Interdisciplinary Initiatives Program Round 6 - 2012

Josef Parvizi, Neurology
Chris Chafe, Music

Recordings from inside the brain yield unprecedentedly rich data-sets of electrical signals both in normal and in seizure states. It is here that collaboration between School of Humanities and Sciences and School of Medicine holds great promise, certain to advance the possibilities of representing brain signals in a novel and illuminating way. For example, by “sonifying” the data patterns — turning them into a kind of music — the human ear can follow the nuances and shifts of brain states with a surprising deftness. Couple this with visualizations of the same flowing data in 3D projections, and the workings of the brain become navigable. You can move through the 3D visual and auditory space to pinpoint the origin of specific patterns, the entrainment of neighboring areas and so on. At a higher level of abstraction, advanced sonification and visualization software can track patterns over time in the data, uncovering the individual regularities, which may then lead to larger patterns to be found in common among many patients with epilepsy. In this collaborative project, the PI is the Director of Medication-Resistant Epilepsy Program at Stanford and the Co-PI is the Director of Center of Computer Research in Music and Acoustics.

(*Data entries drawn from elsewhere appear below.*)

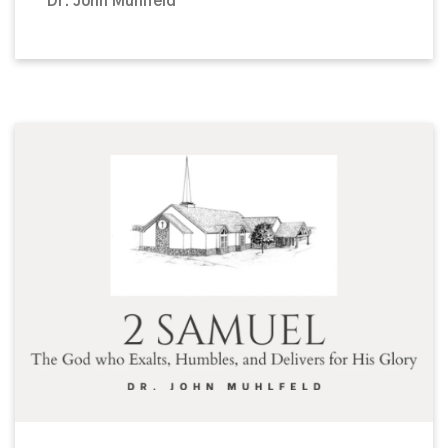
Dr. John Muhlfeld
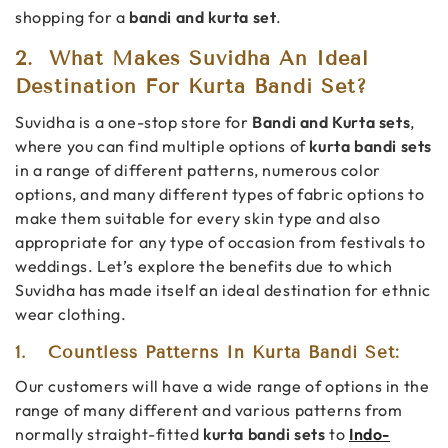
shopping for a
bandi and kurta set
.
2.
What Makes Suvidha An Ideal
Destination For Kurta Bandi Set?
Suvidha is a one-stop store for
Bandi and Kurta sets
,
where you can find multiple options of
kurta bandi sets
in a range of different patterns, numerous color
options, and many different types of fabric options to
make them suitable for every skin type and also
appropriate for any type of occasion from festivals to
weddings. Let’s explore the benefits due to which
Suvidha has made itself an ideal destination for ethnic
wear clothing.
1.
Countless Patterns In Kurta Bandi Set:
Our customers will have a wide range of options in the
range of many different and various patterns from
normally straight-fitted
kurta bandi sets
to
Indo-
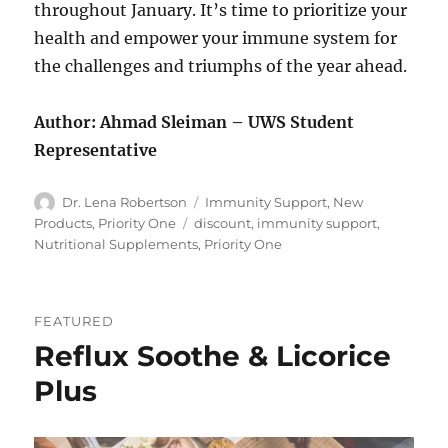
throughout January. It’s time to prioritize your
health and empower your immune system for
the challenges and triumphs of the year ahead.
Author: Ahmad Sleiman – UWS Student
Representative
Author
Categories
Dr. Lena Robertson
Immunity Support
,
New
Tags
Products
,
Priority One
discount
,
immunity support
,
Nutritional Supplements
,
Priority One
FEATURED
Reflux Soothe & Licorice
Plus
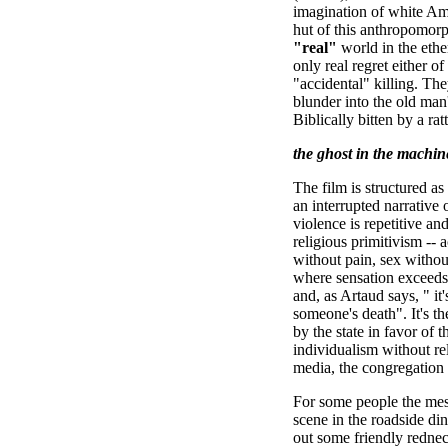
imagination of white A
hut of this anthropomorp
"real"
world in the eth
only real regret either 
"accidental" killing. Th
blunder into the old man
Biblically bitten by a ratt
the ghost in the machin
The film is structured a
an interrupted narrativ
violence is repetitive an
religious primitivism --
without pain, sex without
where sensation exceeds
and, as Artaud says, " it'
someone's death". It's t
by the state in favor of 
individualism without re
media, the congregation i
For some people the mes
scene in the roadside d
out some friendly rednec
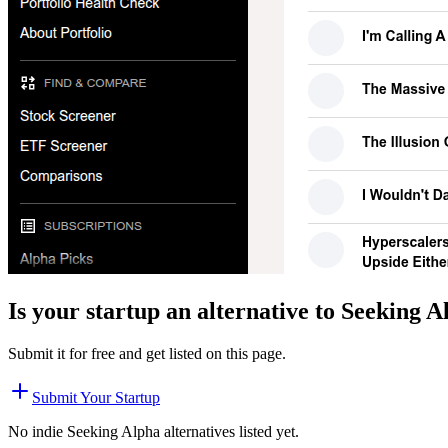
Is your startup an alternative to
Seeking A
Submit it for free and get listed on this page.
Submit Your Startup
No indie
Seeking Alpha
alternatives listed yet.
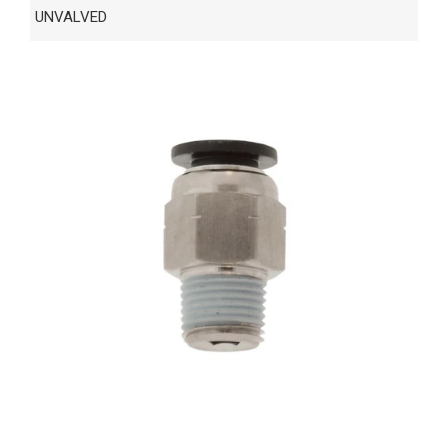
UNVALVED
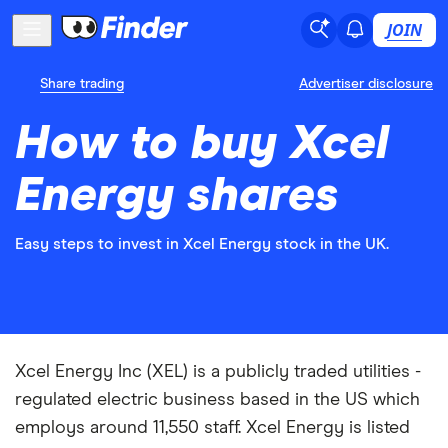
JOIN
Share trading
Advertiser disclosure
How to buy Xcel
Energy shares
Easy steps to invest in Xcel Energy stock in the UK.
Xcel Energy Inc (XEL) is a publicly traded utilities -
regulated electric business based in the US which
employs around 11,550 staff. Xcel Energy is listed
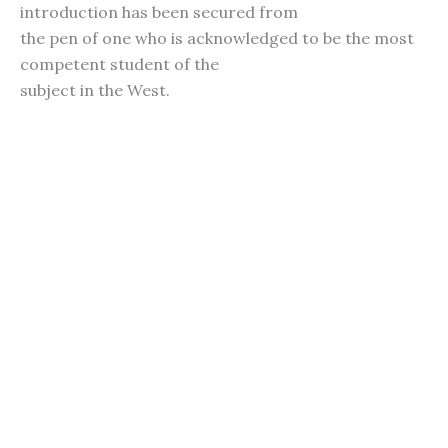
introduction has been secured from
the pen of one who is acknowledged to be the most
competent student of the
subject in the West.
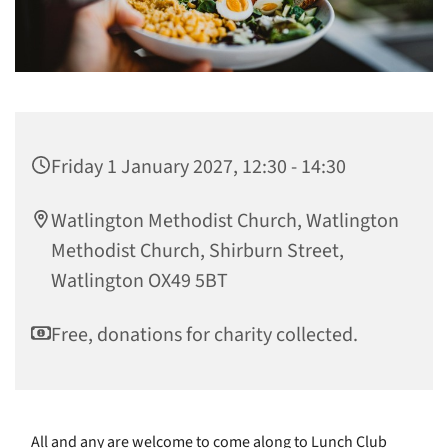
Friday 1 January 2027, 12:30 - 14:30
Watlington Methodist Church, Watlington
Methodist Church, Shirburn Street,
Watlington OX49 5BT
Free, donations for charity collected.
All and any are welcome to come along to Lunch Club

While the PI will contribute with his unique expertise in intracranial electrophysiological recordings and signal processing, the co-PI will contribute with his internationally known and ground-breaking method of “musification” of biological, medical, and environmental sources. The final product of this unique collaboration will be a device that creates audio and 3D visualizations directly from arrays of intracranial brain signals in patients with epilepsy. Listeners will hear, feel and see the brain activity either in the normal state or a seizure state, and all in its natural time course and with its awesome rhythms and severity.